There are still no global health statistics from COVID-19, but IHME has been releasing catalogs for some diseases since the 1990’s. In early 2020, when it became clear that the epidemic was raging, the institute had a machine to help us understand the broader health outcomes of SARS-CoV-2 and began working to add COVID-19 to the catalog. About 100 employees were diverted from the effort. Their data is currently under consideration.

Unlike many other statistics, the data cover long-term COVID load estimates. Vos presented the unpublished data to US authorities to help them determine how persistent symptoms might affect people’s ability to function. The findings suggest that by 2020 and 2021, an estimated 4.6 million people in the United States had symptoms lasting at least three months. More than 85% of these cases come as a result of COVID-19 which did not require hospital treatment.”It’s a big problem, these are very disabled people,” Vos said.

Data & IHME team

One major problem for researchers trying to quantify the burden of COVID-19 is data coverage. Some countries, such as those in the Pacific Islands, record so few events that the data is not statistically accurate. And many sub-Saharan African countries, among other regions, do not have the capacity to track deaths due to COVID due to inadequate enrollment systems. The IHME team does this by using data from neighboring countries to make specific country-specific estimates. But in the end, accurate calculations will require the collection of more detailed data. “” She and her colleague Anna Vassall recently predicted that about 30% of COVID-19’s health burden could be paralysis7, not death.The second blind spot for data is the long COVID. To date, only a few research groups other than IHME have included such data in their estimates. Some think that without a good knowledge of long-term COVID, calculating the burden of this disease prematurely.

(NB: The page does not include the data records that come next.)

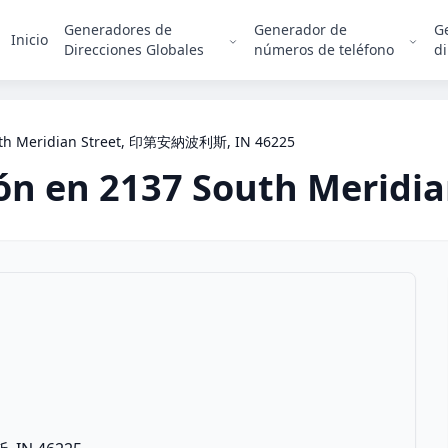
Generadores de
Generador de
G
Inicio
Direcciones Globales
números de teléfono
di
uth Meridian Street, 印第安納波利斯, IN 46225
ión en
2137 South Meridia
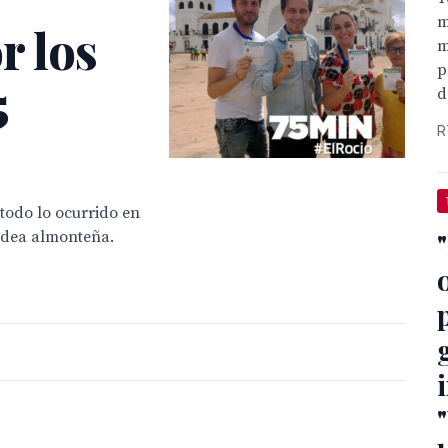
m
r los
m
p
5
d
R
todo lo ocurrido en
aldea almonteña.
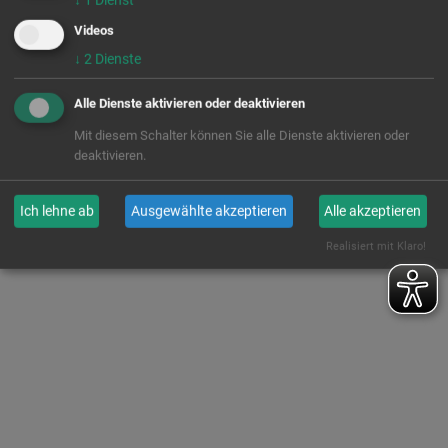
Videos
↓
2
Dienste
Alle Dienste aktivieren oder deaktivieren
Mit diesem Schalter können Sie alle Dienste aktivieren oder
deaktivieren.
Ich lehne ab
Ausgewählte akzeptieren
Alle akzeptieren
Realisiert mit Klaro!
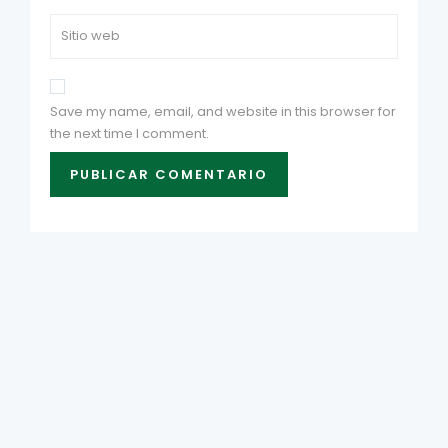
Save my name, email, and website in this browser for
the next time I comment.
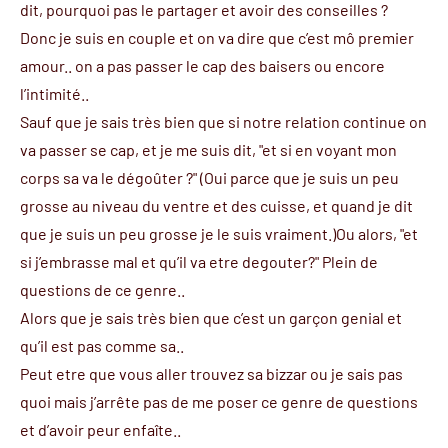
dit, pourquoi pas le partager et avoir des conseilles ?
Donc je suis en couple et on va dire que c’est mô premier
amour.. on a pas passer le cap des baisers ou encore
l’intimité..
Sauf que je sais très bien que si notre relation continue on
va passer se cap, et je me suis dit, "et si en voyant mon
corps sa va le dégoûter ?" (Oui parce que je suis un peu
grosse au niveau du ventre et des cuisse, et quand je dit
que je suis un peu grosse je le suis vraiment.)Ou alors, "et
si j’embrasse mal et qu’il va etre degouter?" Plein de
questions de ce genre..
Alors que je sais très bien que c’est un garçon genial et
qu’il est pas comme sa..
Peut etre que vous aller trouvez sa bizzar ou je sais pas
quoi mais j’arrête pas de me poser ce genre de questions
et d’avoir peur enfaîte..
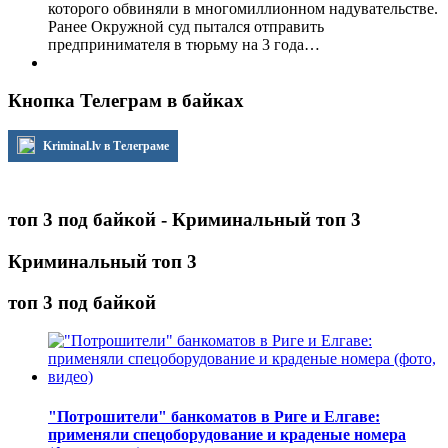
которого обвиняли в многомиллионном надувательстве.
Ранее Окружной суд пытался отправить
предпринимателя в тюрьму на 3 года…
Кнопка Телеграм в байках
Kriminal.lv в Телеграме
топ 3 под байкой - Криминальный топ 3
Криминальный топ 3
топ 3 под байкой
"Потрошители" банкоматов в Риге и Елгаве:
применяли спецоборудование и краденые номера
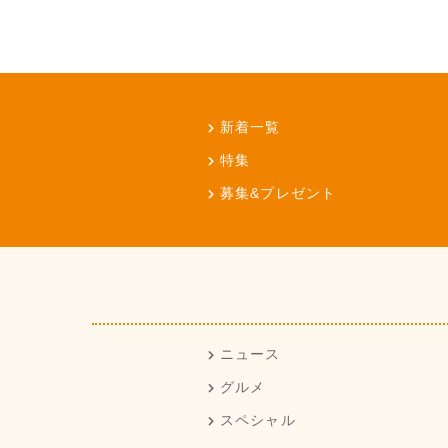
新着一覧
特集
募集&プレゼント
ニュース
グルメ
スペシャル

Other national ratings – such as those of Scotland2, Malta5 and Ireland8 – include limited COVID data in their analysis, but acknowledge uncertainty. Grant Wyper, a public health officer in Public Health Scotland, helped compile the estimates and said the long-term COVID data was limited and that the condition was often interpreted in a variety of ways – compiling details of just one person. symptom, such loss and sense of smell, and those from people who had several symptoms, which can have a very negative impact on the quality of life.

Because little was known when modeling the first disease, Wyper and his team used the weight of normal disability in the health outcomes seen after infection. They are now working to improve the long-term disability of COVID in order to make it more accurate, he says.But the estimates are based on the assumption that people who do not have symptoms during the critical phase do not develop long COVID. Taquet says it is not yet clear if that is the case. “There is no reason to believe that a person who has no symptoms at the time of infection will not continue to have long-term COVID symptoms over time,” he adds. His team found that two out of five people with chronic COVID symptoms 3-6 months after infection did not report symptoms for the first 3 months.

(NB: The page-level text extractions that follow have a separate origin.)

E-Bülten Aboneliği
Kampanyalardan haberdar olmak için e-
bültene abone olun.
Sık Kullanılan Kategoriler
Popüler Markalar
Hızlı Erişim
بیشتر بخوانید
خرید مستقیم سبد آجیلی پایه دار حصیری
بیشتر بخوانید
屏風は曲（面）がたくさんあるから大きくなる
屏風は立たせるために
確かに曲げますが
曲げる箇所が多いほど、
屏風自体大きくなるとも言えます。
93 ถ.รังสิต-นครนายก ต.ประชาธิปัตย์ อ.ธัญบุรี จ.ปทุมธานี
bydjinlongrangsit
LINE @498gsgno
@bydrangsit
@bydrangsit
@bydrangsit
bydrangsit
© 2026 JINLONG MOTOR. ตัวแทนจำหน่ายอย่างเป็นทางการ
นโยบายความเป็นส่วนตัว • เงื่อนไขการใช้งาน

Other groups that may be negatively affected are COVID-19. Briggs and Vassall emphasize that data should be collected in a sensitive way, and categorized by age, socioeconomic group and ethnic group. “As we move into the epidemic, we have to be more concerned about equality,” he said. On the other hand, the European Burden of Disease Network hopes to look at how social inequality affects the future health burden.

Measuring DALY takes time – usually the analysis is done only once a year. This means that some important questions about the burden of COVID-19 – such as how vaccines affect disease levels and severity – will not be answered temporarily. The fact that COVID-19 is only a few years old means that scientists do not have enough information to make accurate predictions, says Maria Gianino, an economist at the University of Turin, who has worked in research in 16 European countries. Despite the challenges, Monteiro Pires thinks the future of disease burden studies is bright. A lot of support comes their way, he said. “It is widely acknowledged that this is an important public health tool”.